[Material to process]

<<<<

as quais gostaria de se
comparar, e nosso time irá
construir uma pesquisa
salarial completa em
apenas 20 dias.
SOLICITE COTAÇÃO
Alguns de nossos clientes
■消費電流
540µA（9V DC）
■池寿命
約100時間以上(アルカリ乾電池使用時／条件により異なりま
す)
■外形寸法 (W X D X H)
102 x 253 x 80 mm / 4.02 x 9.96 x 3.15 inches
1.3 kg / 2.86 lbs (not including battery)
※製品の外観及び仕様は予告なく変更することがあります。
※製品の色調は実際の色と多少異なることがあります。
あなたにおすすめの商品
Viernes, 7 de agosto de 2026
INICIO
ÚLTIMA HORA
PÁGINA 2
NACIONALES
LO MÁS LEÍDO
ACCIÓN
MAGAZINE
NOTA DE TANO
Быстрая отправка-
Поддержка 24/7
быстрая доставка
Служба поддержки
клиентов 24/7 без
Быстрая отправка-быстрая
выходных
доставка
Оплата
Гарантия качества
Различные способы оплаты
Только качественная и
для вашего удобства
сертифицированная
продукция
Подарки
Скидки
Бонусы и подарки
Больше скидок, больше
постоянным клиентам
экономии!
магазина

>>>>
<<<<

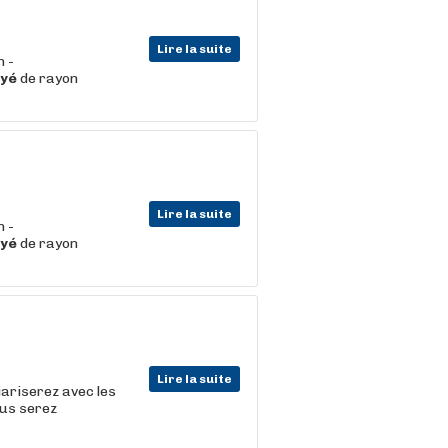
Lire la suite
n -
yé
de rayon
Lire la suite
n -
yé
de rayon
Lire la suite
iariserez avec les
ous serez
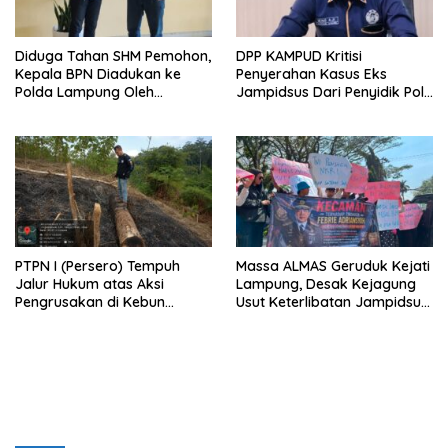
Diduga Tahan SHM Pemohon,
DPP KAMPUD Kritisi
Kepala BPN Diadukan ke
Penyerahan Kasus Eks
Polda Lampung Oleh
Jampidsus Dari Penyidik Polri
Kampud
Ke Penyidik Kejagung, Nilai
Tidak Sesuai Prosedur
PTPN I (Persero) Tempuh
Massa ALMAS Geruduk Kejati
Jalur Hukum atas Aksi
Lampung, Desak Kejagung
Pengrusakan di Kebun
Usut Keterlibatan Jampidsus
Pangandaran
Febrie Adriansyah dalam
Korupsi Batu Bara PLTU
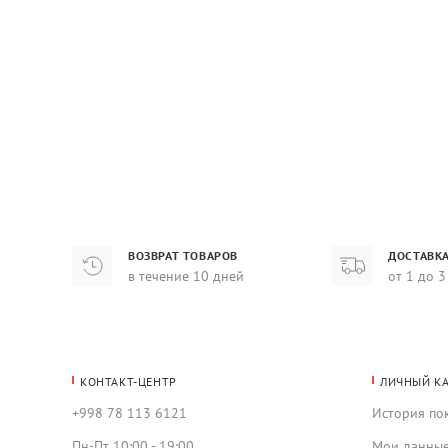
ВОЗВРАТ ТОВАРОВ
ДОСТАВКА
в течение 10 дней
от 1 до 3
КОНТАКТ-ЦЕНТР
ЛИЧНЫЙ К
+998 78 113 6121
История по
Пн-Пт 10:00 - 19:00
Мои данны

>>>>
<<<<

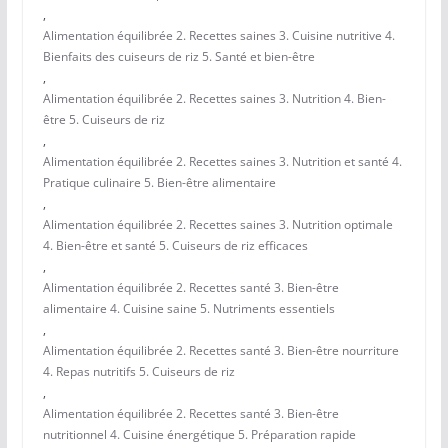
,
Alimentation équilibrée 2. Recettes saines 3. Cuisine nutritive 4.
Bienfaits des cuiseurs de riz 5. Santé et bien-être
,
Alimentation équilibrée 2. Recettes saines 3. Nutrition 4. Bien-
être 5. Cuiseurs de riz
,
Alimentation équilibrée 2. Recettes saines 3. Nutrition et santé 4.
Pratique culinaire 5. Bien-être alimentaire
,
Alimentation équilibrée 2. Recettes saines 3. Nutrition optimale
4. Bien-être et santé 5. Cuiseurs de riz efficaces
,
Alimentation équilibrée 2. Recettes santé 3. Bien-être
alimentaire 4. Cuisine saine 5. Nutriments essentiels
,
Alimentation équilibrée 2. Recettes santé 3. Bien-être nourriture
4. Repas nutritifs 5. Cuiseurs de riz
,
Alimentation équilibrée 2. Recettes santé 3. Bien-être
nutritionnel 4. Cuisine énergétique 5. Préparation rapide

>>>>

[Work to complete] Each line that mentions the string "Recettes" must be copied from the listing.

[Finished exercise]
Alimentation équilibrée 2. Recettes saines 3. Cuisine nutritive 4.
Alimentation équilibrée 2. Recettes saines 3. Nutrition 4. Bien-
Alimentation équilibrée 2. Recettes saines 3. Nutrition et santé 4.
Alimentation équilibrée 2. Recettes saines 3. Nutrition optimale
Alimentation équilibrée 2. Recettes santé 3. Bien-être
Alimentation équilibrée 2. Recettes santé 3. Bien-être nourriture
Alimentation équilibrée 2. Recettes santé 3. Bien-être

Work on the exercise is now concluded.